4 things you can do tomorrow that will improve your morning.
6am-8am
1. 16 ounces of spring water within 20 minutes of waking up. Water before coffee.
2. Open the blinds and find the sunlight (if possible)
3. Cold shower.
4. Breakfast.
Example:
Wake Up: 6am
Sunlight: 6:16am
Shower: 6:30am
Breakfast: 7am
Work: 8am
At 8am, your off to work or upstairs for your first meeting.
But before you go, be sure to bring your water bottle with you. Aim to drink half your bodyweight in ounces throughout the day. Keep it near by. Aim for spring water.
4 ways to improve your afternoon.
11am-5pm
1. Get up and move. If you've been sitting around all morning, now is the time to get up and move. Its noon, how many steps do you have? if you can give yourself an hour to move around or break away, great! if not, even 5-10 minutes will help you recalibrate and get ready for the afternoon.
2. Check in with water intake. Its halftime of the day. Have you drank much water?
3. Assess the morning and Re-Assess the afternoon. Make notes for what didn't get done and needs to move around for the afternoon, if anything.

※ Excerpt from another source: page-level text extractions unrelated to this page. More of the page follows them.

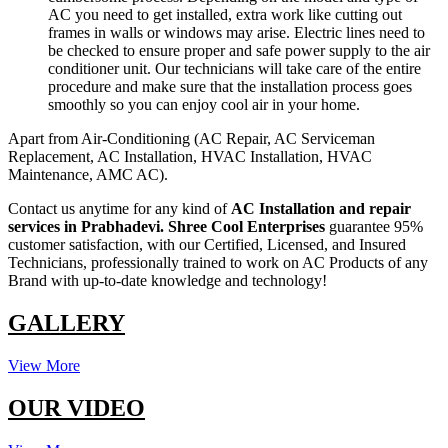
AC you need to get installed, extra work like cutting out
frames in walls or windows may arise. Electric lines need to
be checked to ensure proper and safe power supply to the air
conditioner unit. Our technicians will take care of the entire
procedure and make sure that the installation process goes
smoothly so you can enjoy cool air in your home.
Apart from Air-Conditioning (AC Repair, AC Serviceman
Replacement, AC Installation, HVAC Installation, HVAC
Maintenance, AMC AC).
Contact us anytime for any kind of
AC Installation and repair
services in Prabhadevi.
Shree Cool Enterprises
guarantee 95%
customer satisfaction, with our Certified, Licensed, and Insured
Technicians, professionally trained to work on AC Products of any
Brand with up-to-date knowledge and technology!
GALLERY
View More
OUR VIDEO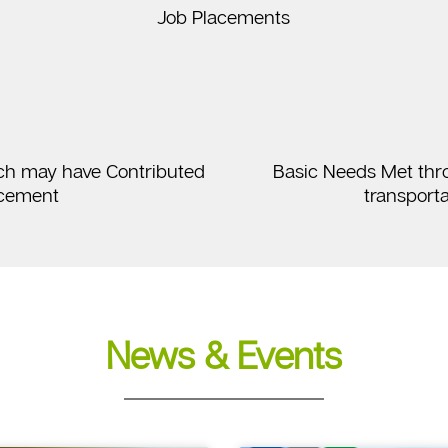
Job Placements
ch may have Contributed
Basic Needs Met throug
ncement
transporta
News & Events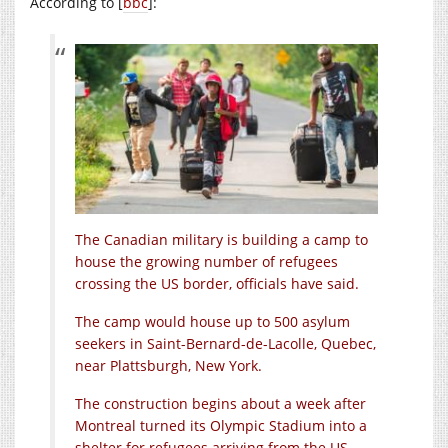
According to [
bbc
]:
The Canadian military is building a camp to
house the growing number of refugees
crossing the US border, officials have said.
The camp would house up to 500 asylum
seekers in Saint-Bernard-de-Lacolle, Quebec,
near Plattsburgh, New York.
The construction begins about a week after
Montreal turned its Olympic Stadium into a
shelter for refugees arriving from the US.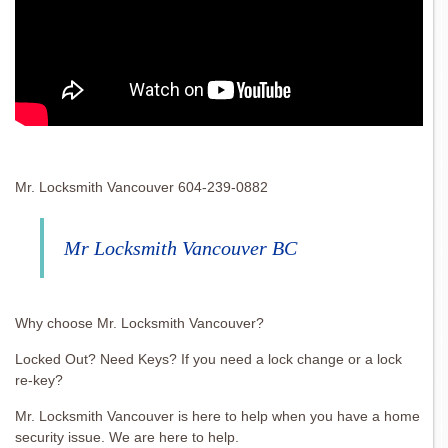
Mr. Locksmith Vancouver 604-239-0882
Mr Locksmith Vancouver BC
Why choose Mr. Locksmith Vancouver?
Locked Out? Need Keys? If you need a lock change or a lock
re-key?
Mr. Locksmith Vancouver is here to help when you have a home
security issue. We are here to help.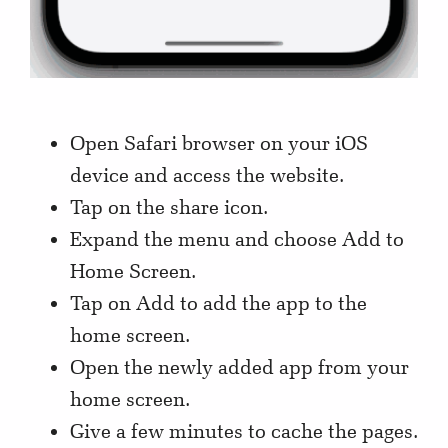
Open Safari browser on your iOS
device and access the website.
Tap on the share icon.
Expand the menu and choose Add to
Home Screen.
Tap on Add to add the app to the
home screen.
Open the newly added app from your
home screen.
Give a few minutes to cache the pages.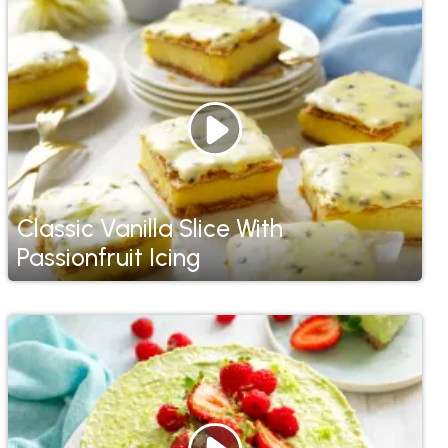
Classic Vanilla Slice With
Passionfruit Icing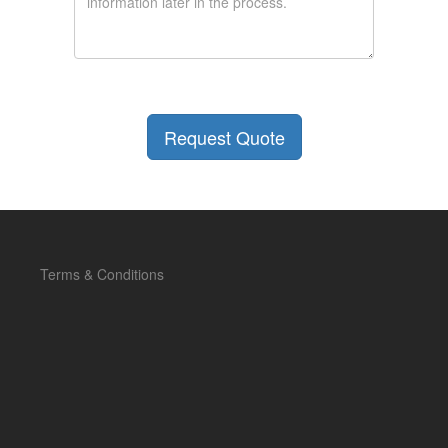
Terms & Conditions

4. Breathwork. Take 5 minutes and get some focused breathing in. Maybe its been a stressful morning. Breathwork is another way to recalibrate the nervous system and get back to neutral or supercharge your afternoon. You can check out a quick breathing exercise HERE
Example:
8am-11am: Work, housework, errands
12pm: lunch
12:30pm: Walk, movement, breathwork
1:15pm: Notes on morning and afternoon
1:15-5pm: Work
Next you have the "second half" of the day.
4 Ways to Improve the Evening
1. Workout. This may be ideal time to workout. You've had some food, and its the perfect way to pillar a work day before coming home. You can get access to some good workouts in my Facebook group. You will just have to scroll around for them a the bottom of the feed. You can join that for free HERE
2. Boundaries around technology. I'm not saying don't watch TV or scroll on your phone, but if you are wanting to build some better habits then you must know where you are leaking time and energy. At a certain point these things may have diminishing returns.
3. Gratitude. Take some time in the evening to reflect on your day as a whole. List 3 things you are grateful for and why. Take some time to also journal on this question; " Will the way I showed up today give me the life and health that I dream of?" it is a pretty simple yes or no. Your body knows if you're lying to yourself.
4. Warm. Taking a warm shower is a great way to relax for the night. There is good info on both a cold and warm shower/bath but I personally prefer warm/hot as it helps calm rather than stimulate.
Example:
5:30pm: Workout
7:00pm: Dinner
8:00pm: Journal
8:15pm-9:45pm: TV, Read, Family time
10:00pm: Shower/Bath, Tech put away.
Again, this is by no means a one size fits all approach. Don't get hung up on the times and specifics. You likely know what you could be doing different. My hope here is to shine a light on how you are spending your time and highlight some ways that you can get your time back and prioritize it better based on what you say is important.
What you do and say are different things.
If you aren't seeing the results in your life, it is crucial you do something different.
I hope this was able to walk you through on how.